Давно ли окончил институт в столице Дагестана, а уже самые почтенные люди считаются с ним. В руках врача неразлучная «скорая помощь» — саквояж с инструментами и лекарствами: мало ли где могут понадобиться!

Женщина впустила врача, закрыла ворота и поднялась на второй этаж, где в окнах тавханы — кунацкой или гостиной — горит яркий свет.

Комнату украшает камин с каменным резным наличником, каких теперь, к сожалению, не делают даже прославленные сутбукские каменотесы — то ли перевелись мастера, то ли перестали горцы сооружать камины… На стене висит табасаранский ковер, а на нем именное оружие— кривая сабля и кинжал в серебряных ножнах. В нише на полках расставлены котлы, кувшины, подносы, тарелки, которые давно вышли из обихода и теперь стали украшениями. Легкие кресла обступили столик-трехножку, а над ним поднял цветные абажуры торшер, и получился уютный уголок для беседы. Книжный шкаф вделан в стену. Висит живописный старый портрет какого-то офицера в белой черкеске с аксельбантами. Старинные часы тикают на стене между окнами. Ярко светит электричество. И по всему перебегают живые трепетные отсветы пламени из камина.
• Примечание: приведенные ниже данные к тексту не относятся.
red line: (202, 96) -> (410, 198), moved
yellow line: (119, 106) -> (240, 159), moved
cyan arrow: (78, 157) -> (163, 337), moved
Под табасаранским ковром на тахте в белоснежной постели лежит больной: жесткие седые волосы, угловатое волевое лицо с выдвинутым подбородком, нос с горбинкой, нередкий в здешних местах, чисто выбритое, хотя осунувшееся и бледное лицо, живые пронзительные глаза под нависшими бровями.

Ночные гости молча уселись в кресла у столика и торшера, а Сурхай подошел к больному, стал осматривать, бережно и чутко касаясь пальцами то запястья, то груди, то живота, негромко спрашивая «больно?» или приказывая «дышите!».
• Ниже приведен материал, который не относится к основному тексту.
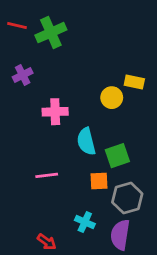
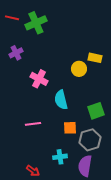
pink cross: (55, 112) -> (39, 79), turned 30
green square: (117, 156) -> (96, 111), moved
cyan cross: (85, 222) -> (60, 157), turned -32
— Как дела, дядя Мутай? — прервал молчание один из гостей.

Он высок и худощав, одет по-осеннему тепло — в куртку на меху, аккуратно сшитую сельским портным; из-под куртки видно белую рубашку с неярким галстуком и кубачинским зажимом — крохотным кинжалом. Это Осман, председатель сельсовета. А рядом сидит в кресле Кара-Алибек, как его зовут в ауле, и в самом деле темнокожий, будто родился не в наших горах, а где-то в жарких странах экватора, рябой и низкорослый, — председатель колхоза в защитной гимнастерке с большими нагрудными карманами. Про третьего гостя, парторга, горцы сказали бы, что «этому человеку трапеза пошла не во вред»: краснощекий и пышноусый, но не толстый; живое, сияющее алыми и розовыми красками лицо его увенчано недорогой черной папахой. Все они — люди средних лет, в молодые годы прошли тяжелые дороги Отечественной войны.

Больной ответил не сразу. Медленно повернул голову в их сторону, медленно произнес:

— Какие дела у обреченного? Считать закоптелые балки да рассматривать в углу паутину, вроде той сети, что сплела для меня смерть… — Горькая усмешка была на его лице, но голос звучал твердо.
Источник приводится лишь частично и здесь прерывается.